Excerpted records:
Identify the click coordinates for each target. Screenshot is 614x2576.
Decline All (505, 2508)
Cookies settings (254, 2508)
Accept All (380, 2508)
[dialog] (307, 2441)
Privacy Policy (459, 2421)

---

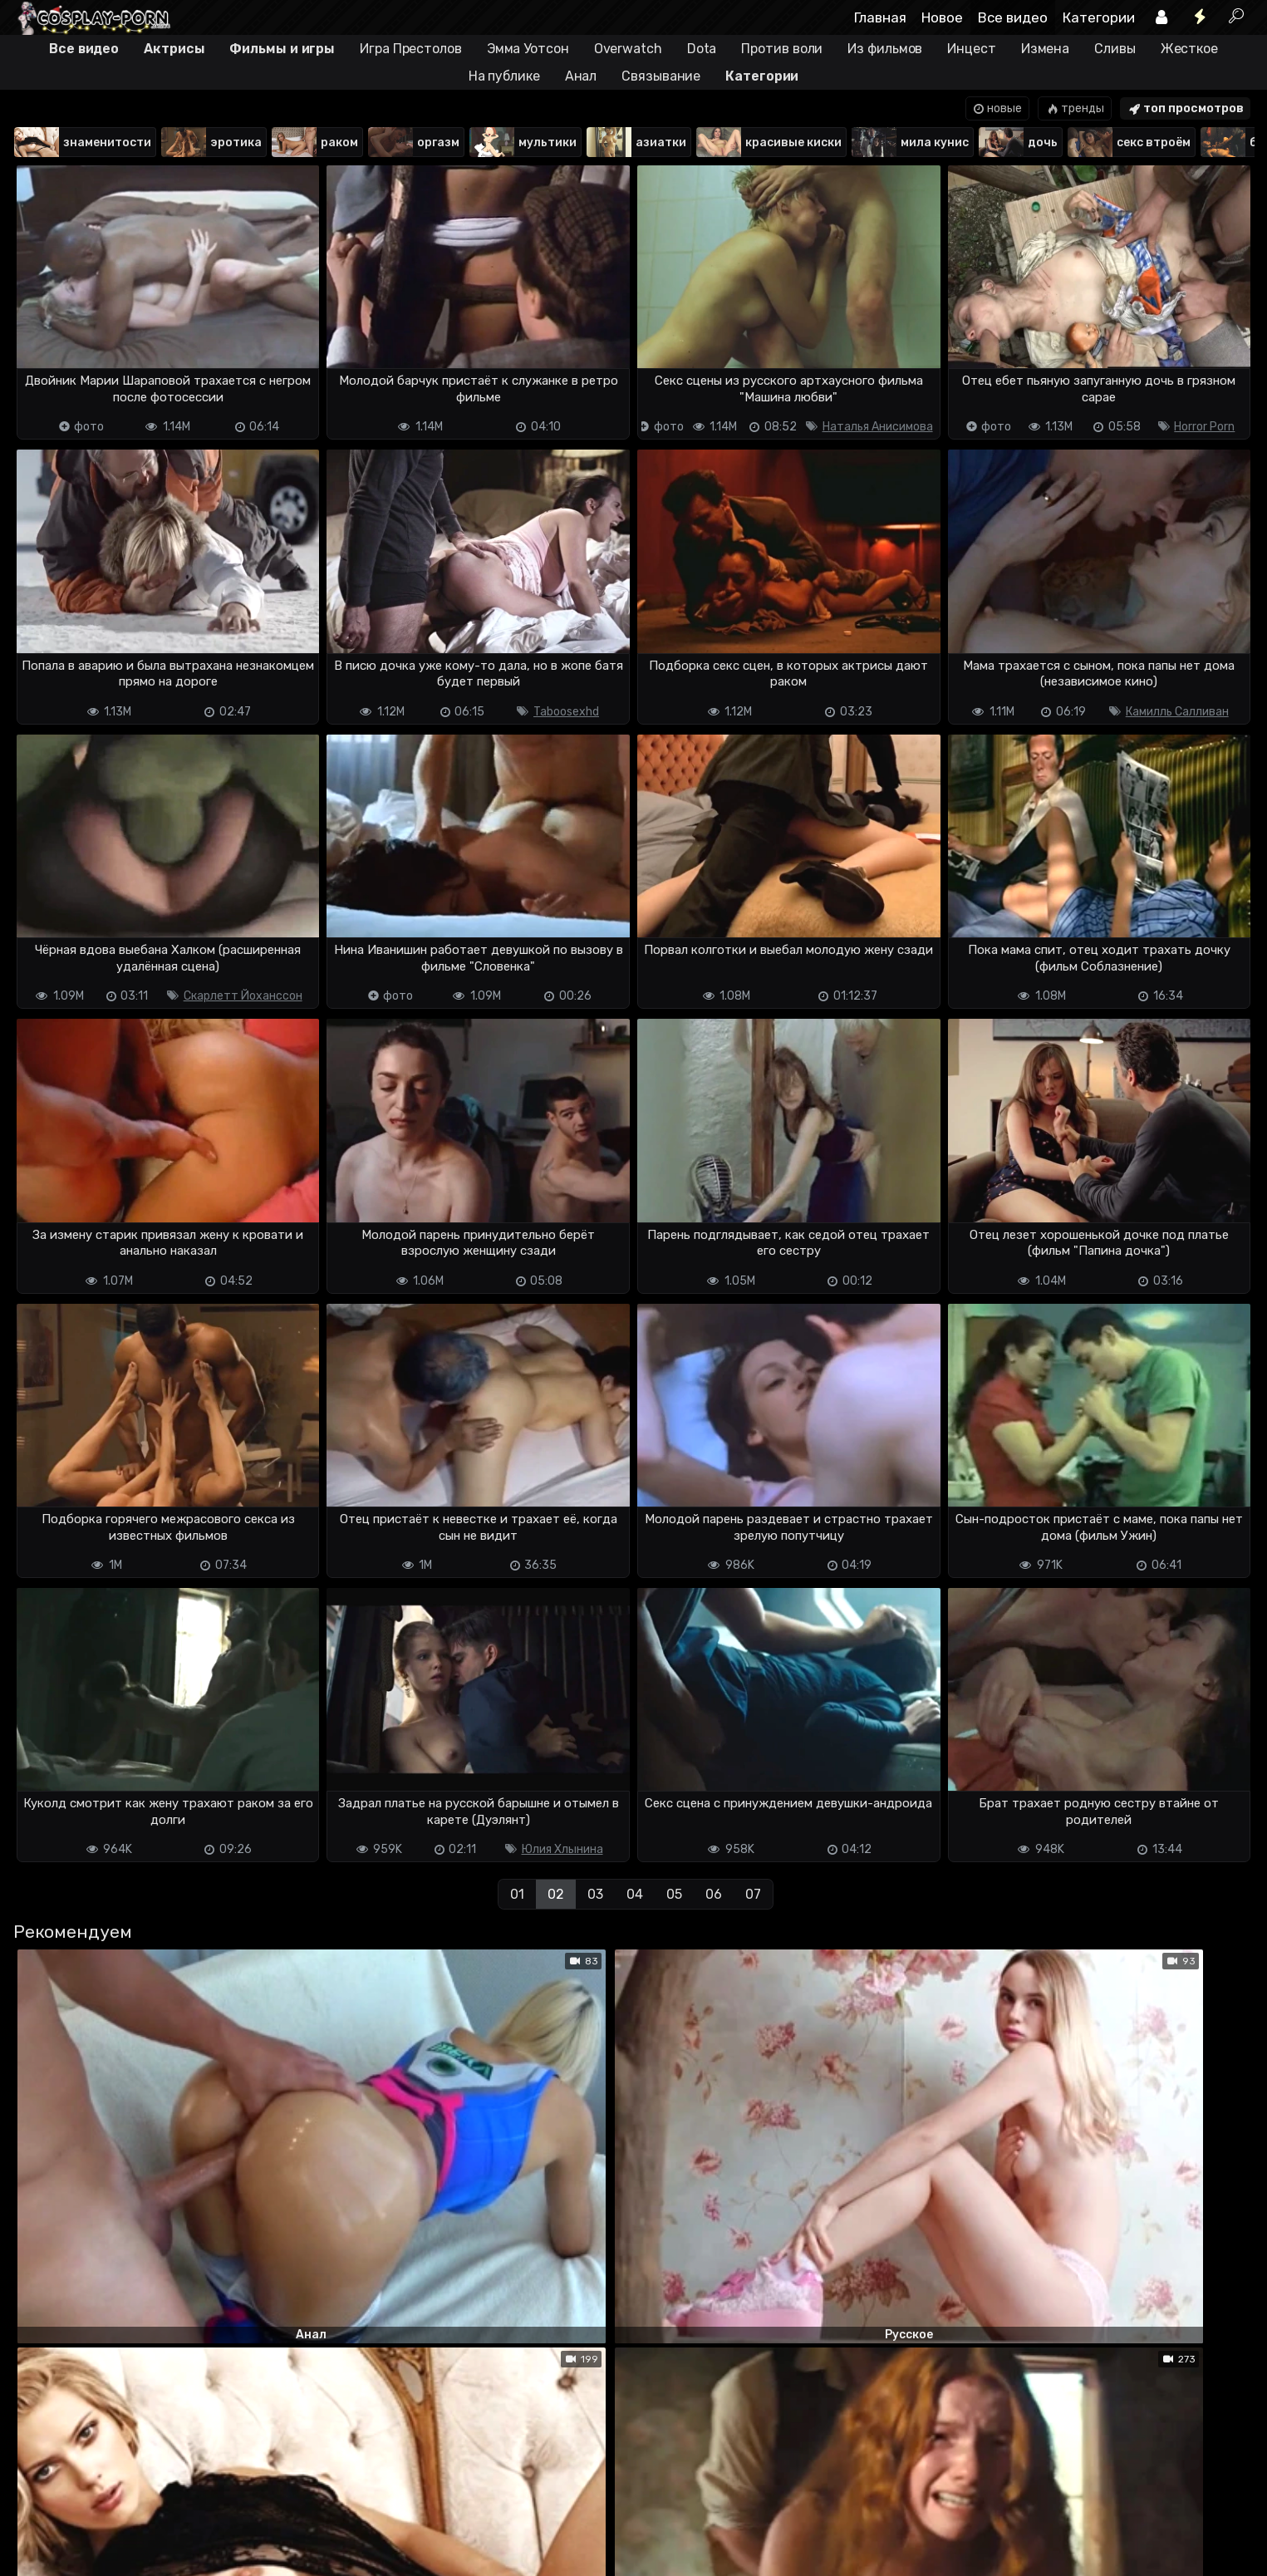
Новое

Your assignment: Extract exactly and only the lines above from the line containing "Cookies settings (254, 2508)" through the line containing "Privacy Policy (459, 2421)", both end lines included.

Answer area:
Cookies settings (254, 2508)
Accept All (380, 2508)
[dialog] (307, 2441)
Privacy Policy (459, 2421)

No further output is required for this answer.